There were times when he was a little boy that we'd go off alone - to the store, to the Krystal, to Grandmother's, that I could look over in the seat next to me and see him looking at me. He'd ask questions, I'd try to answer, and the openness - the trust - the love in those eyes just melted me. Even today, we can be having a conversation and those eyes look over with a twinkle that reminds me - there's a little boy in there. That little boy who wanted to know, was willing to listen, and who took it all in.
Yep. She would have had her father's eyes.
Her smile would have lit up a room, just like her mother's does. There are a lot of ways to measure people. My own personal preference is to look at their impact on others. Some people enter a room and suck all the joy out of it. When they smile it just doesn't look right, like cow horns on a Mercedes. They put it on to try to give the right response, but it isn't who they are.
Her mother is tiny. But when she smiles - she's huge.
I can see tiny feet beating the earth, little white tennis shoes slapping it as they come, bearing a smile so brilliant it warms this cold earth. She grins from ear to ear, and all you feel is joy. When she comes in, so does sunshine.
She'd have her mother's smile.
By her ninth birthday, we'd have covered all the important things. Who loves you best, why Grandaddy's hair is gray, the funniest cartoons, how to eat Krystals and Nuways, and how come Grandmother hugs so hard. We'd have begun noticing more of the world and the questions would be getting more difficult. She'd have impacted my wallet and stolen my heart. Again, and again, and again, and again.
Oh, and about her heart. She'd have had her grandmother's.
I have known literally thousands of people over the years. Some were self-contained, others - self-absorbed. A few seemed to enjoy this life, and others endured it. Many were bright, even brilliant. Others caught the eye, or in some other way made it through the clutter of a life's experiences to my heart and my memory. But none have loved me like Bunny has. For no one I've ever known loves that deeply.
Nine years ago, as we rolled up calendars toward April 29th, the expected day of joy, our home was filled with baby clothing, baby toys, baby... stuff. People around us shared in that and we added our own items. I remember visiting Target with Bunny and hearing her say a dozen times, "won't that look so pretty on Ana?" The only girl in a string of boys, the only girl in her own home full of men - young and older - the possibility to hold, to love, to care, to dress!!! a baby girl was excitement personified.
And when the days stopped for Ana, her Grandmother didn't stop loving. She found a way to love beyond the pain in helping her daughter-in-love deliver her baby. As I watched Bunny hold that small and delicate baby in her arms, weeping and talking to her as if she could hear... it was the greatest expression of love I've ever seen - through the deepest heartache we've ever experienced.

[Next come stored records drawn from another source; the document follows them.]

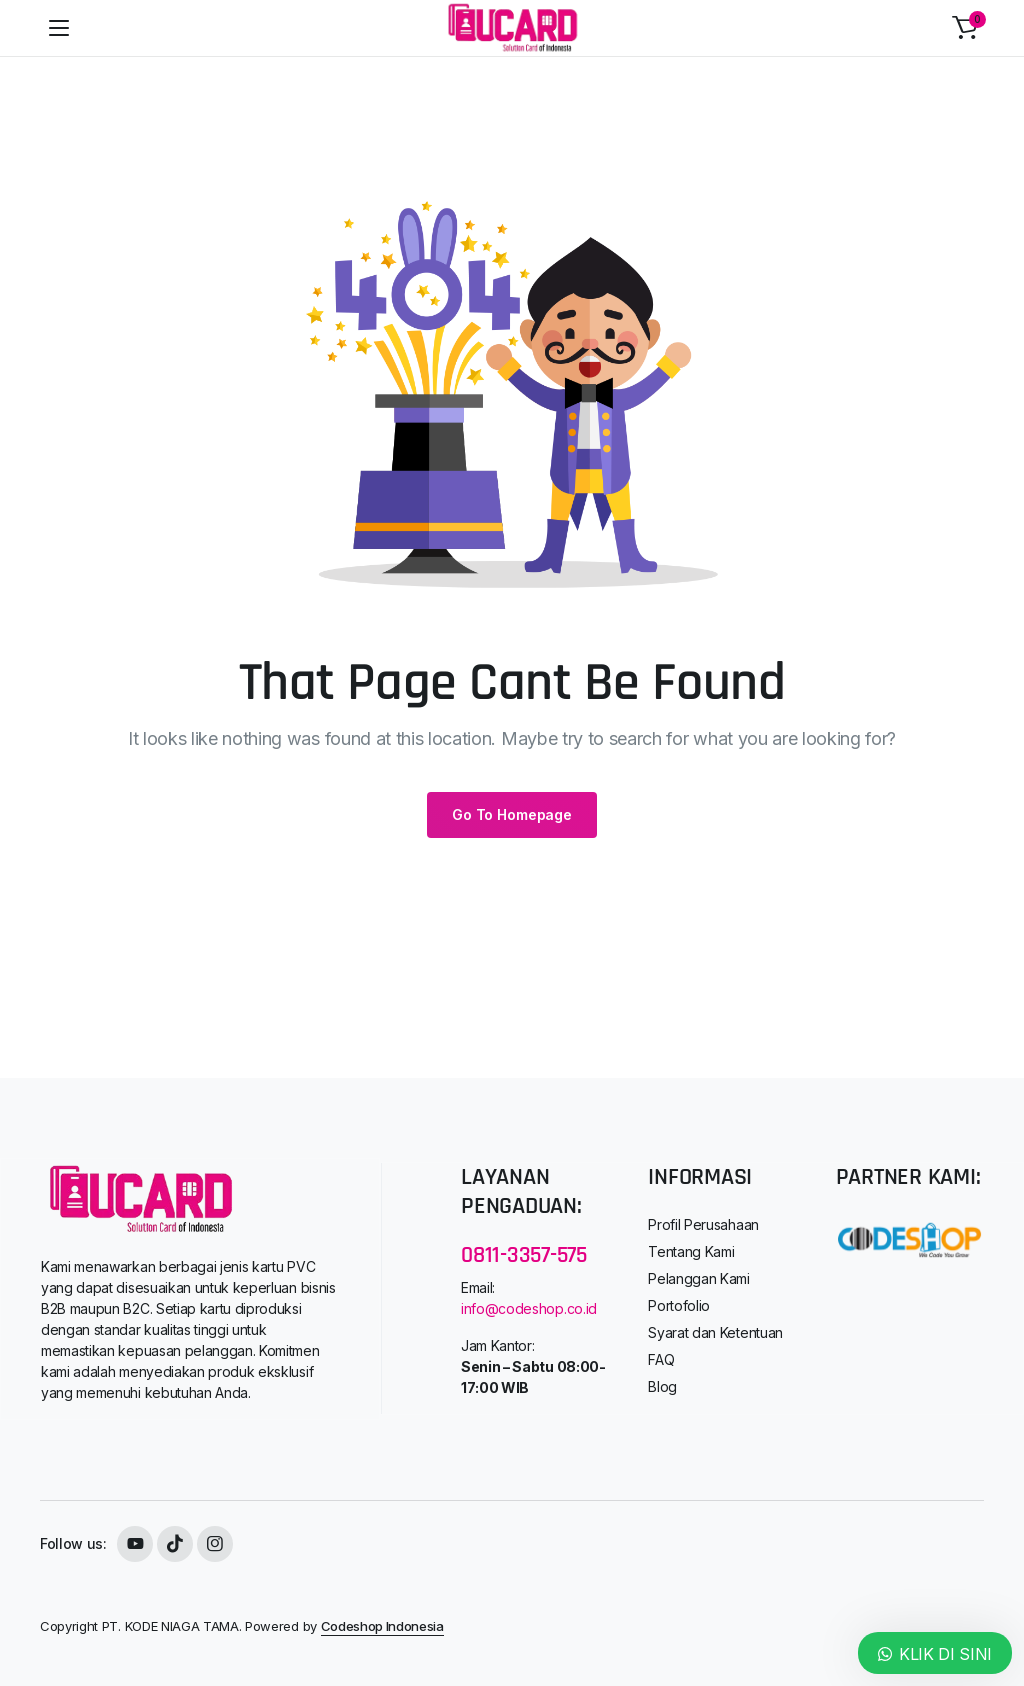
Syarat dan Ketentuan (715, 1332)
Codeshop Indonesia (382, 1626)
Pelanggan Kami (699, 1278)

She'd have had her Grandmother's heart.
For me, I don't know what I could have given her. It certainly wouldn't be material things, and her mom and dad would certainly taught her the A, B, C's and enlightened her on them 'Dawgs and Georgia politics. So I guess she'd have had my prayers each day from infancy to adulthood, and my shoulder to cry on and my ears to hear.
It's been nine years today. Nine long years. Her absence hurts our hearts. But one day...
We will see her as only our heart can see her now.